I got a call from a customer last week about his 2 Kohler shower valves I installed in '94, one of them is dripping a little. Kohler is sending a new cartridge, free of course.


----------



## Redwood (Sep 8, 2008)

plbgbiz said:


> How are you supposed to know which of the 33,457,928 unique Kohler parts go in that box?


Easy!

Just put the ones in there that your supply house actually stocks...:laughing:

:thumbup:


----------



## plumbdrum (Nov 30, 2013)

Put in a symmons and be a hero👍👍


----------



## Flyout95 (Apr 13, 2012)

put in a peerless. The parts are easy to find. At Wal-Mart.


----------



## HonestPlumb (Jan 25, 2015)

Plmbgbiz- 33,457,928 ,and that's just the tank balls. Which they change every year and the crossreference list on the sid of the boxes keeps getting longer ! Just incredible.


----------



## HonestPlumb (Jan 25, 2015)

wharfrat- Yes a lot of the Moen cartridges will have the center of the cartridge pull out,even with the Moen tool.
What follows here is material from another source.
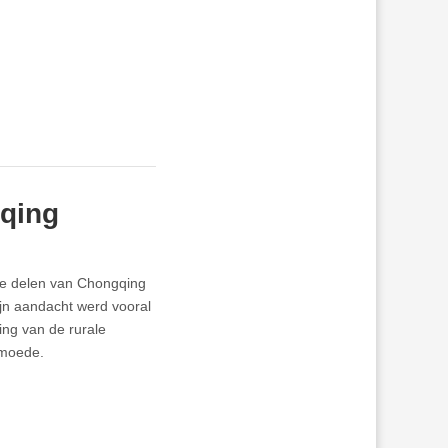
gqing
jke delen van Chongqing
Zijn aandacht werd vooral
ing van de rurale
rmoede.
Especially in hard water areas as where I live. I just use a 1/2" easy out and spin the outer portion of the cartridge and it comes out every time. Ever tried to repair an 8" spread Kohler on a pedestal that has been installed over 8 years in a hard water area ? You about need the 2' on the stem ! Also you better have one heck of a hold of the stem assembly underneath. Because one little movement of those copper lines they put on, and either you get a leak or a kink ! I have learned new curse words when repairing Kohler products. I actually had a cast iron drop in kitchen sink once that would not stop leaking around the strainer from below after 6 or 8 strainers of all different manufacturers. Finally got Kohler to replace the sink. Even paid me the labor ! How unusual is that ? It was about 20 years ago though.


----------



## Plumbersteve (Jan 25, 2011)

HonestPlumb said:


> I have learned new curse words when repairing Kohler products.



Hahaha. Me too.


----------



## mccmech (Jul 6, 2011)

HonestPlumb said:


> Plmbgbiz- 33,457,928 ,and that's just the tank balls. Which they change every year and the crossreference list on the sid of the boxes keeps getting longer ! Just incredible.


Ain't it rediculous?!!!! I hate the product so much I refer to it as the "J(&@ed-off Look of Kohler"!


----------



## plbgbiz (Aug 27, 2010)

Redwood said:


> Easy!
> 
> 
> 
> ...



In that case, I can get a much smaller box.


----------



## Redwood (Sep 8, 2008)

plbgbiz said:


> How are you supposed to know which of the 33,457,928 unique Kohler parts go in that box?





Redwood said:


> Easy!
> 
> Just put the ones in there that your supply house actually stocks...:laughing:
> 
> :thumbup:





plbgbiz said:


> In that case, I can get a much smaller box.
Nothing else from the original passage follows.